Initial Treatment Recommendations for Hypertension
The recommended initial treatment for hypertension should include lifestyle modifications for all patients, with pharmacological therapy starting with a thiazide/thiazide-like diuretic, ACE inhibitor/ARB, or calcium channel blocker for most patients with BP ≥140/90 mmHg. 1
Blood Pressure Thresholds for Treatment
When to Start Medication
- BP ≥140/90 mmHg: Initiate drug therapy alongside lifestyle modifications 1
- BP ≥160/100 mmHg: Prompt initiation and timely titration of two drugs or a single-pill combination 1
- BP 130-139/80-89 mmHg: Consider treatment based on cardiovascular risk factors, target organ damage, or presence of diabetes 1
First-Line Lifestyle Modifications
All patients with hypertension should receive lifestyle modification recommendations:
- Dietary approach: DASH diet pattern with reduced sodium (<2,300 mg/day) and increased potassium intake 1, 2
- Physical activity: 150 minutes of moderate-intensity aerobic activity per week 1, 3
- Weight management: Achieve healthy BMI (20-25 kg/m²) and waist circumference (<94 cm for men, <80 cm for women) 1, 3
- Alcohol limitation: <14 units/week for men, <8 units/week for women 1
- Smoking cessation: Complete cessation recommended 1, 3
First-Line Pharmacological Therapy
The 2023 guidelines recommend the following first-line medications:
Standard First-Line Options
- Thiazide/thiazide-like diuretics (e.g., hydrochlorothiazide, chlorthalidone)

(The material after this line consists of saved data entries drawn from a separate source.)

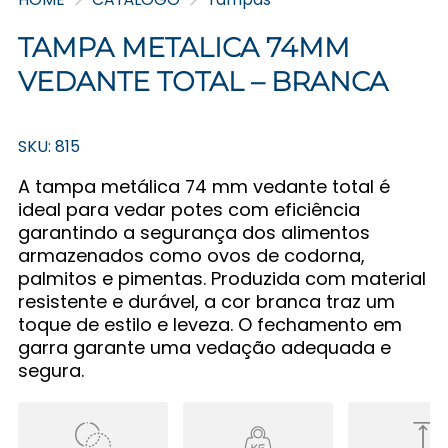
TAMPA METALICA 74MM
VEDANTE TOTAL – BRANCA
SKU: 815
A tampa metálica 74 mm vedante total é
ideal para vedar potes com eficiência
garantindo a segurança dos alimentos
armazenados como ovos de codorna,
palmitos e pimentas. Produzida com material
resistente e durável, a cor branca traz um
toque de estilo e leveza. O fechamento em
garra garante uma vedação adequada e
segura.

- ACE inhibitors (e.g., lisinopril)
- ARBs (angiotensin receptor blockers)
- Dihydropyridine calcium channel blockers (e.g., amlodipine)
Population-Specific Recommendations
- Black patients: Initial treatment should include a diuretic or calcium channel blocker, either alone or with a RAS blocker 1
- Patients with albuminuria (UACR ≥30 mg/g): ACE inhibitor or ARB recommended as first-line 1
- Patients with established coronary artery disease: ACE inhibitor or ARB recommended as first-line 1
Medication Dosing Guidelines
- Lisinopril: Start at 10 mg once daily, usual range 20-40 mg daily 4
- Hydrochlorothiazide: Initial dose is one capsule daily, with total daily doses not exceeding 50 mg 5
Treatment Intensification Algorithm
- Initial therapy: Start with one medication at low dose
- If BP remains uncontrolled: Add a second medication from a different class or increase dose of initial medication
- For BP ≥160/100 mmHg: Begin with two medications from complementary classes 1
- If BP remains uncontrolled on three medications (including a diuretic): Consider adding a mineralocorticoid receptor antagonist (spironolactone) 1, 3
Blood Pressure Targets
- General target: <130/80 mmHg for most adults 1
- Older adults (≥65 years): Systolic BP target range of 130-139 mmHg 1, 3
- Patients with diabetes or CKD: Systolic BP target range of 130-139 mmHg 1
Common Pitfalls to Avoid
- Inadequate dosing: Many patients require multiple medications to achieve BP control 6
- Inappropriate combinations: Avoid combining ACE inhibitors with ARBs or direct renin inhibitors 1
- Ignoring lifestyle modifications: Continue lifestyle interventions even after starting medications 2, 7
- Overlooking secondary causes: Consider screening for secondary hypertension in resistant cases 1
- Neglecting home BP monitoring: Encourage home monitoring to assess treatment efficacy and improve adherence 3
Special Considerations
- Diabetes: ACE inhibitors or ARBs are preferred first-line agents 1
- Chronic kidney disease: ACE inhibitor or ARB recommended, especially with albuminuria 1
- Heart failure: Treatment should include ACE inhibitor/ARB, beta-blocker, and diuretic/MRA 1
- Resistant hypertension: Add spironolactone to existing treatment 1, 3
The most recent evidence strongly supports a comprehensive approach that combines lifestyle modifications with appropriate pharmacological therapy tailored to the patient's specific characteristics and comorbidities to effectively manage hypertension and reduce cardiovascular risk.